__ASSIGNMENT__. Report each line of the records where "trace" occurs.

*** Opening DATA EXTRACTS ***

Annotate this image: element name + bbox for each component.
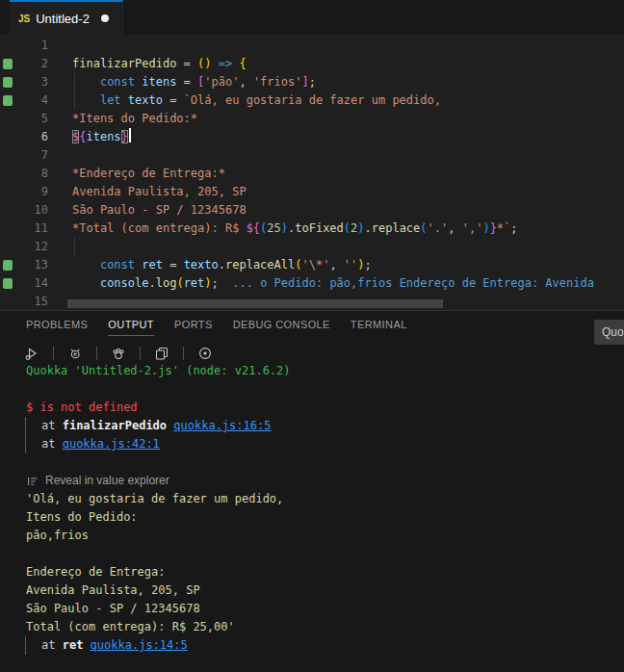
panel-tab-output[interactable]: OUTPUT	[108, 319, 154, 336]
output-line	[0, 453, 624, 472]
code-text: *Itens do Pedido:*	[72, 110, 197, 128]
output-line: pão,frios	[0, 527, 624, 545]
code-line[interactable]: 14 console.log(ret); ... o Pedido: pão,f…	[0, 274, 624, 293]
line-number: 3	[0, 73, 48, 91]
line-number: 14	[0, 274, 48, 293]
line-number: 11	[0, 220, 48, 238]
output-line: São Paulo - SP / 12345678	[0, 600, 624, 618]
panel-tab-debug-console[interactable]: DEBUG CONSOLE	[233, 319, 330, 336]
code-line[interactable]: 3 const itens = ['pão', 'frios'];	[0, 73, 624, 91]
line-number: 10	[0, 201, 48, 220]
line-number: 7	[0, 146, 48, 165]
line-number: 8	[0, 165, 48, 183]
code-text: let texto = `Olá, eu gostaria de fazer u…	[72, 91, 441, 110]
code-text: *Endereço de Entrega:*	[72, 165, 225, 183]
debug-bug-icon[interactable]	[66, 345, 84, 362]
toolbar-separator	[140, 347, 141, 360]
javascript-file-icon: JS	[18, 13, 30, 24]
code-text: ${itens}	[72, 128, 131, 146]
code-line[interactable]: 6${itens}	[0, 128, 624, 146]
code-editor[interactable]: 12finalizarPedido = () => {3 const itens…	[0, 35, 624, 311]
panel-tab-ports[interactable]: PORTS	[174, 319, 213, 336]
text-cursor	[129, 128, 131, 142]
tab-untitled-2[interactable]: JS Untitled-2	[10, 0, 123, 35]
output-line: Endereço de Entrega:	[0, 563, 624, 582]
panel-tab-problems[interactable]: PROBLEMS	[26, 319, 88, 336]
code-line[interactable]: 2finalizarPedido = () => {	[0, 55, 624, 73]
bottom-panel: PROBLEMSOUTPUTPORTSDEBUG CONSOLETERMINAL…	[0, 310, 624, 672]
code-text: finalizarPedido = () => {	[72, 55, 247, 73]
code-text: const ret = texto.replaceAll('\*', '');	[72, 256, 372, 274]
output-line	[0, 380, 624, 399]
output-line: Itens do Pedido:	[0, 508, 624, 527]
quokka-paw-icon[interactable]	[110, 345, 127, 362]
code-text: *Total (com entrega): R$ ${(25).toFixed(…	[72, 220, 518, 238]
code-line[interactable]: 9Avenida Paulista, 205, SP	[0, 183, 624, 201]
code-text: const itens = ['pão', 'frios'];	[72, 73, 316, 91]
tab-title: Untitled-2	[36, 12, 90, 26]
line-number: 2	[0, 55, 48, 73]
output-line: at finalizarPedido quokka.js:16:5	[0, 417, 624, 435]
line-number: 13	[0, 256, 48, 274]
output-line: at ret quokka.js:14:5	[0, 636, 624, 655]
toolbar-separator	[53, 347, 54, 360]
output-line: at quokka.js:42:1	[0, 435, 624, 453]
line-number: 15	[0, 293, 48, 311]
list-tree-icon	[26, 475, 39, 488]
line-number: 12	[0, 238, 48, 256]
code-line[interactable]: 11*Total (com entrega): R$ ${(25).toFixe…	[0, 220, 624, 238]
code-line[interactable]: 5*Itens do Pedido:*	[0, 110, 624, 128]
code-line[interactable]: 1	[0, 37, 624, 55]
output-line: Avenida Paulista, 205, SP	[0, 582, 624, 600]
line-number: 1	[0, 37, 48, 55]
code-line[interactable]: 8*Endereço de Entrega:*	[0, 165, 624, 183]
panel-tab-terminal[interactable]: TERMINAL	[351, 319, 407, 336]
code-line[interactable]: 4 let texto = `Olá, eu gostaria de fazer…	[0, 91, 624, 110]
output-line: 'Olá, eu gostaria de fazer um pedido,	[0, 490, 624, 508]
output-channel-select[interactable]: Quo	[594, 320, 624, 345]
code-line[interactable]: 13 const ret = texto.replaceAll('\*', ''…	[0, 256, 624, 274]
line-number: 4	[0, 91, 48, 110]
code-line[interactable]: 12	[0, 238, 624, 256]
quokka-run-icon[interactable]	[23, 345, 40, 362]
line-number: 6	[0, 128, 48, 146]
output-line: Total (com entrega): R$ 25,00'	[0, 618, 624, 636]
vscode-window: JS Untitled-2 12finalizarPedido = () => …	[0, 0, 624, 672]
editor-tab-bar: JS Untitled-2	[0, 0, 624, 35]
reveal-in-value-explorer[interactable]: Reveal in value explorer	[0, 472, 624, 490]
code-line[interactable]: 10São Paulo - SP / 12345678	[0, 201, 624, 220]
output-line: $ is not defined	[0, 399, 624, 417]
output-line	[0, 545, 624, 563]
toolbar-separator	[183, 347, 184, 360]
line-number: 9	[0, 183, 48, 201]
horizontal-scrollbar[interactable]	[67, 299, 443, 308]
code-text: console.log(ret); ... o Pedido: pão,frio…	[72, 274, 594, 293]
output-line: Quokka 'Untitled-2.js' (node: v21.6.2)	[0, 362, 624, 380]
record-icon[interactable]	[196, 345, 214, 362]
copy-output-icon[interactable]	[153, 345, 170, 362]
code-text: São Paulo - SP / 12345678	[72, 201, 247, 220]
panel-tab-bar: PROBLEMSOUTPUTPORTSDEBUG CONSOLETERMINAL	[26, 319, 407, 336]
line-number: 5	[0, 110, 48, 128]
code-text: Avenida Paulista, 205, SP	[72, 183, 247, 201]
output-content: Quokka 'Untitled-2.js' (node: v21.6.2)$ …	[0, 362, 624, 655]
stack-trace-link[interactable]: quokka.js:14:5	[91, 638, 188, 652]
stack-trace-link[interactable]: quokka.js:42:1	[63, 437, 160, 451]
code-line[interactable]: 7	[0, 146, 624, 165]
modified-dot-icon[interactable]	[101, 14, 109, 22]
toolbar-separator	[96, 347, 97, 360]
stack-trace-link[interactable]: quokka.js:16:5	[173, 419, 271, 432]
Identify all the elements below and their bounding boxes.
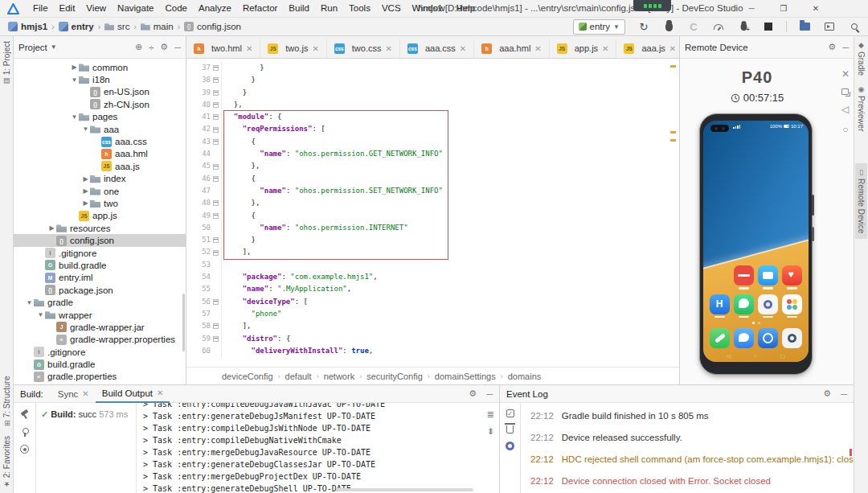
menu-vcs[interactable]: VCS <box>376 0 407 17</box>
build-hammer-icon[interactable] <box>20 409 30 419</box>
tree-item-index[interactable]: ▶index <box>14 173 186 185</box>
tab-two.js[interactable]: JStwo.js✕ <box>260 39 327 58</box>
toolwindow-structure[interactable]: ⊞7: Structure <box>1 372 13 431</box>
fold-marker[interactable] <box>211 160 222 172</box>
build-output[interactable]: > Task :entry:compileDebugJavaWithJavac … <box>137 403 499 493</box>
tree-item-pages[interactable]: ▼pages <box>14 111 186 123</box>
tree-item-entry.iml[interactable]: Mentry.iml <box>14 272 186 284</box>
tab-two.hml[interactable]: htwo.hml✕ <box>186 39 260 58</box>
breadcrumb-item-src[interactable]: src <box>104 22 129 31</box>
close-tab-icon[interactable]: ✕ <box>386 44 392 53</box>
close-tab-icon[interactable]: ✕ <box>534 44 541 53</box>
rerun-icon[interactable]: ↻ <box>637 19 651 34</box>
fold-marker[interactable] <box>211 136 222 148</box>
app-settings-icon[interactable] <box>758 294 778 318</box>
fold-marker[interactable] <box>211 87 222 99</box>
tab-aaa.js[interactable]: JSaaa.js✕ <box>616 39 684 58</box>
previewer-window-icon[interactable] <box>822 19 837 34</box>
menu-build[interactable]: Build <box>283 0 315 17</box>
menu-refactor[interactable]: Refactor <box>237 0 283 17</box>
fold-marker[interactable] <box>211 62 222 74</box>
hide-panel-icon[interactable]: ─ <box>841 389 847 399</box>
tree-item-aaa[interactable]: ▼aaa <box>14 123 186 135</box>
close-tab-icon[interactable]: ✕ <box>602 44 608 53</box>
back-icon[interactable]: ◁ <box>841 104 849 115</box>
fold-marker[interactable] <box>211 283 222 295</box>
breadcrumb-item-hmjs1[interactable]: hmjs1 <box>8 22 47 31</box>
tab-aaa.css[interactable]: cssaaa.css✕ <box>400 39 474 58</box>
app-messages-icon[interactable] <box>734 328 754 348</box>
fold-marker[interactable] <box>211 259 222 271</box>
close-tab-icon[interactable]: ✕ <box>312 44 318 53</box>
fold-marker[interactable] <box>211 197 222 209</box>
toolwindow-gradle[interactable]: ◆Gradle <box>855 36 867 80</box>
chevron-right-icon[interactable]: ▶ <box>81 187 90 195</box>
soft-wrap-icon[interactable]: ≣ <box>487 409 494 420</box>
hide-panel-icon[interactable]: ─ <box>174 43 181 52</box>
menu-navigate[interactable]: Navigate <box>112 0 159 17</box>
fold-marker[interactable] <box>211 320 222 332</box>
tree-item-build.gradle[interactable]: Gbuild.gradle <box>14 358 186 370</box>
app-camera-icon[interactable] <box>782 328 802 348</box>
chevron-right-icon[interactable]: ▶ <box>81 175 90 183</box>
filter-icon[interactable] <box>20 445 29 454</box>
fold-marker[interactable] <box>211 222 222 234</box>
project-panel-title[interactable]: Project <box>18 43 47 52</box>
settings-circle-icon[interactable] <box>506 442 514 450</box>
search-icon[interactable] <box>847 19 862 34</box>
app-health-icon[interactable] <box>782 265 802 290</box>
chevron-down-icon[interactable]: ▼ <box>36 311 45 318</box>
fold-marker[interactable] <box>211 185 222 197</box>
app-browser-icon[interactable] <box>758 328 778 348</box>
toolwindow-project[interactable]: ▤1: Project <box>1 36 13 90</box>
attach-debugger-icon[interactable]: + <box>736 19 751 34</box>
chevron-right-icon[interactable]: ▶ <box>70 64 79 71</box>
chevron-down-icon[interactable]: ▼ <box>25 299 34 306</box>
build-tab-build-output[interactable]: Build Output✕ <box>96 385 170 403</box>
fold-marker[interactable] <box>211 210 222 222</box>
fold-marker[interactable] <box>211 308 222 320</box>
tree-item-.gitignore[interactable]: i.gitignore <box>14 346 186 358</box>
menu-analyze[interactable]: Analyze <box>193 0 237 17</box>
json-path-domains[interactable]: domains <box>508 372 542 381</box>
collapse-all-icon[interactable]: ÷ <box>149 43 154 52</box>
horizontal-scrollbar[interactable] <box>336 488 473 491</box>
tree-item-two[interactable]: ▶two <box>14 197 186 209</box>
tree-item-en-US.json[interactable]: {}en-US.json <box>14 86 186 98</box>
stop-icon[interactable] <box>761 19 776 34</box>
breadcrumb-item-config.json[interactable]: {}config.json <box>184 22 241 31</box>
menu-file[interactable]: File <box>27 0 54 17</box>
app-phone-icon[interactable] <box>710 328 730 348</box>
tree-item-i18n[interactable]: ▼i18n <box>14 73 186 85</box>
close-button[interactable]: ✕ <box>810 0 821 17</box>
device-manager-icon[interactable] <box>797 19 812 34</box>
tree-item-gradle[interactable]: ▼gradle <box>14 296 186 308</box>
menu-view[interactable]: View <box>80 0 112 17</box>
phone-screen[interactable]: 100%10:17 ◁ ○ <box>703 121 809 362</box>
menu-tools[interactable]: Tools <box>343 0 376 17</box>
fold-marker[interactable] <box>211 74 222 86</box>
project-scrollbar[interactable] <box>182 294 185 351</box>
hide-panel-icon[interactable]: ─ <box>842 43 849 52</box>
json-path-domainSettings[interactable]: domainSettings <box>435 372 496 381</box>
chevron-right-icon[interactable]: ▶ <box>81 199 90 207</box>
tree-item-app.js[interactable]: JSapp.js <box>14 210 186 222</box>
tree-item-gradle-wrapper.properties[interactable]: ≡gradle-wrapper.properties <box>14 334 186 346</box>
tree-item-aaa.js[interactable]: JSaaa.js <box>14 160 186 172</box>
minimize-button[interactable]: ─ <box>746 0 757 17</box>
run-config-select[interactable]: entry ▼ <box>573 19 626 35</box>
menu-code[interactable]: Code <box>159 0 193 17</box>
rotate-screen-icon[interactable] <box>841 88 849 95</box>
close-tab-icon[interactable]: ✕ <box>157 388 163 397</box>
build-tab-sync[interactable]: Sync✕ <box>51 385 96 403</box>
tree-item-gradle.properties[interactable]: ≡gradle.properties <box>14 371 186 383</box>
close-tab-icon[interactable]: ✕ <box>82 389 88 398</box>
fold-marker[interactable] <box>211 173 222 185</box>
fold-marker[interactable] <box>211 123 222 135</box>
chevron-right-icon[interactable]: ▶ <box>47 224 56 232</box>
pin-icon[interactable] <box>20 427 30 437</box>
code-area[interactable]: 37 }38 }39 }40 },41 "module": {42 "reqPe… <box>186 59 679 367</box>
app-smart-life-icon[interactable] <box>710 294 730 318</box>
close-tab-icon[interactable]: ✕ <box>669 44 676 53</box>
tree-item-resources[interactable]: ▶resources <box>14 222 186 234</box>
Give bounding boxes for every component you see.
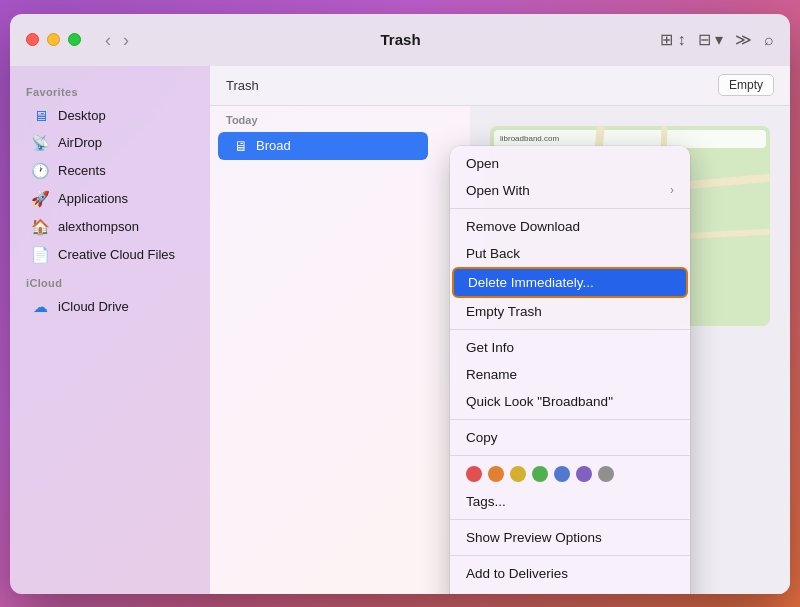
home-icon: 🏠: [30, 218, 50, 236]
context-menu: Open Open With › Remove Download Put Bac…: [450, 146, 690, 594]
icloud-icon: ☁: [30, 298, 50, 316]
sidebar: Favorites 🖥 Desktop 📡 AirDrop 🕐 Recents …: [10, 66, 210, 594]
titlebar: ‹ › Trash ⊞ ↕ ⊟ ▾ ≫ ⌕: [10, 14, 790, 66]
sidebar-item-label: alexthompson: [58, 219, 139, 234]
sidebar-item-icloud-drive[interactable]: ☁ iCloud Drive: [14, 293, 206, 321]
menu-item-quick-look[interactable]: Quick Look "Broadband": [450, 388, 690, 415]
trash-label: Trash: [226, 78, 259, 93]
menu-item-label: Tags...: [466, 494, 506, 509]
sidebar-item-label: AirDrop: [58, 135, 102, 150]
menu-item-tags[interactable]: Tags...: [450, 488, 690, 515]
menu-item-get-info[interactable]: Get Info: [450, 334, 690, 361]
view-icon[interactable]: ⊞ ↕: [660, 30, 685, 49]
sidebar-item-creative-cloud[interactable]: 📄 Creative Cloud Files: [14, 241, 206, 269]
applications-icon: 🚀: [30, 190, 50, 208]
menu-divider-6: [450, 555, 690, 556]
menu-item-put-back[interactable]: Put Back: [450, 240, 690, 267]
menu-item-add-to-deliveries[interactable]: Add to Deliveries: [450, 560, 690, 587]
sidebar-item-airdrop[interactable]: 📡 AirDrop: [14, 129, 206, 157]
menu-item-label: Open With: [466, 183, 530, 198]
menu-item-copy[interactable]: Copy: [450, 424, 690, 451]
color-tag-purple[interactable]: [576, 466, 592, 482]
forward-button[interactable]: ›: [119, 29, 133, 51]
menu-item-label: Put Back: [466, 246, 520, 261]
grid-icon[interactable]: ⊟ ▾: [698, 30, 723, 49]
creative-cloud-icon: 📄: [30, 246, 50, 264]
map-url: libroadband.com: [500, 134, 559, 143]
desktop-icon: 🖥: [30, 107, 50, 124]
file-icon: 🖥: [234, 138, 248, 154]
menu-item-label: Rename: [466, 367, 517, 382]
maximize-button[interactable]: [68, 33, 81, 46]
file-item-broadband[interactable]: 🖥 Broad: [218, 132, 428, 160]
file-view: Trash Empty Today 🖥 Broad libroadband.co…: [210, 66, 790, 594]
minimize-button[interactable]: [47, 33, 60, 46]
menu-item-label: Quick Look "Broadband": [466, 394, 613, 409]
color-tag-yellow[interactable]: [510, 466, 526, 482]
window-title: Trash: [149, 31, 652, 48]
menu-item-empty-trash[interactable]: Empty Trash: [450, 298, 690, 325]
menu-divider-4: [450, 455, 690, 456]
menu-item-label: Get Info: [466, 340, 514, 355]
menu-item-label: Copy: [466, 430, 498, 445]
map-url-bar: libroadband.com: [494, 130, 766, 148]
empty-button[interactable]: Empty: [718, 74, 774, 96]
menu-item-delete-immediately[interactable]: Delete Immediately...: [452, 267, 688, 298]
color-tag-green[interactable]: [532, 466, 548, 482]
main-content: Favorites 🖥 Desktop 📡 AirDrop 🕐 Recents …: [10, 66, 790, 594]
sidebar-item-label: Recents: [58, 163, 106, 178]
menu-item-label: Delete Immediately...: [468, 275, 594, 290]
menu-divider-2: [450, 329, 690, 330]
menu-item-label: Show Preview Options: [466, 530, 602, 545]
menu-item-label: Add to Deliveries: [466, 566, 568, 581]
sidebar-item-recents[interactable]: 🕐 Recents: [14, 157, 206, 185]
color-tag-gray[interactable]: [598, 466, 614, 482]
menu-item-label: Remove Download: [466, 219, 580, 234]
icloud-label: iCloud: [10, 269, 210, 293]
more-icon[interactable]: ≫: [735, 30, 752, 49]
menu-divider-3: [450, 419, 690, 420]
menu-item-rename[interactable]: Rename: [450, 361, 690, 388]
file-name: Broad: [256, 138, 291, 153]
favorites-label: Favorites: [10, 78, 210, 102]
color-tag-orange[interactable]: [488, 466, 504, 482]
sidebar-item-label: iCloud Drive: [58, 299, 129, 314]
color-tag-red[interactable]: [466, 466, 482, 482]
sidebar-item-label: Creative Cloud Files: [58, 247, 175, 262]
menu-divider-5: [450, 519, 690, 520]
sidebar-item-applications[interactable]: 🚀 Applications: [14, 185, 206, 213]
toolbar-icons: ⊞ ↕ ⊟ ▾ ≫ ⌕: [660, 30, 774, 49]
recents-icon: 🕐: [30, 162, 50, 180]
sidebar-item-label: Desktop: [58, 108, 106, 123]
close-button[interactable]: [26, 33, 39, 46]
traffic-lights: [26, 33, 81, 46]
nav-buttons: ‹ ›: [101, 29, 133, 51]
menu-item-label: Set Desktop Picture: [466, 593, 585, 594]
menu-item-open[interactable]: Open: [450, 150, 690, 177]
menu-item-open-with[interactable]: Open With ›: [450, 177, 690, 204]
menu-item-label: Empty Trash: [466, 304, 542, 319]
sidebar-item-home[interactable]: 🏠 alexthompson: [14, 213, 206, 241]
finder-window: ‹ › Trash ⊞ ↕ ⊟ ▾ ≫ ⌕ Favorites 🖥 Deskto…: [10, 14, 790, 594]
file-toolbar: Trash Empty: [210, 66, 790, 106]
menu-item-set-desktop[interactable]: Set Desktop Picture: [450, 587, 690, 594]
menu-item-label: Open: [466, 156, 499, 171]
menu-divider-1: [450, 208, 690, 209]
sidebar-item-desktop[interactable]: 🖥 Desktop: [14, 102, 206, 129]
back-button[interactable]: ‹: [101, 29, 115, 51]
color-tags: [450, 460, 690, 488]
search-icon[interactable]: ⌕: [764, 31, 774, 49]
menu-item-show-preview[interactable]: Show Preview Options: [450, 524, 690, 551]
chevron-right-icon: ›: [670, 183, 674, 197]
sidebar-item-label: Applications: [58, 191, 128, 206]
airdrop-icon: 📡: [30, 134, 50, 152]
color-tag-blue[interactable]: [554, 466, 570, 482]
menu-item-remove-download[interactable]: Remove Download: [450, 213, 690, 240]
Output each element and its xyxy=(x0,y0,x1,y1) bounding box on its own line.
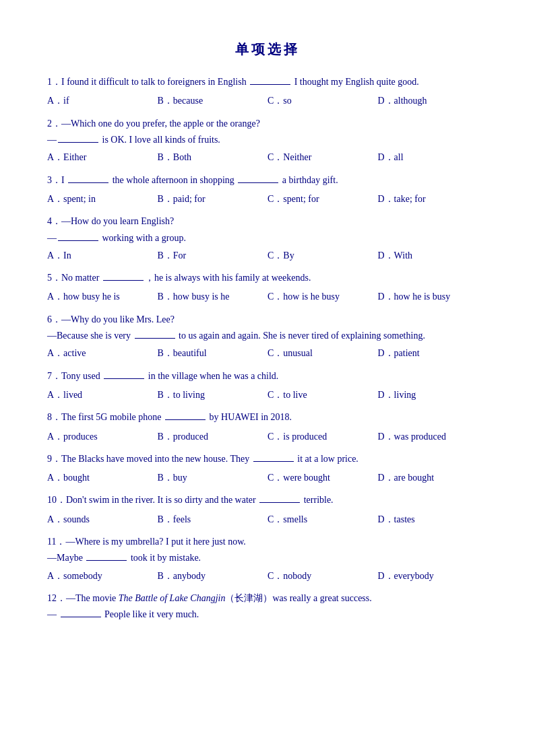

*** Closing DATA EXTRACTS ***

__RESPONSE__.
stack-trace-link[interactable]: quokka.js:14:5	[91, 638, 188, 652]
stack-trace-link[interactable]: quokka.js:42:1	[63, 437, 160, 451]
stack-trace-link[interactable]: quokka.js:16:5	[173, 419, 271, 432]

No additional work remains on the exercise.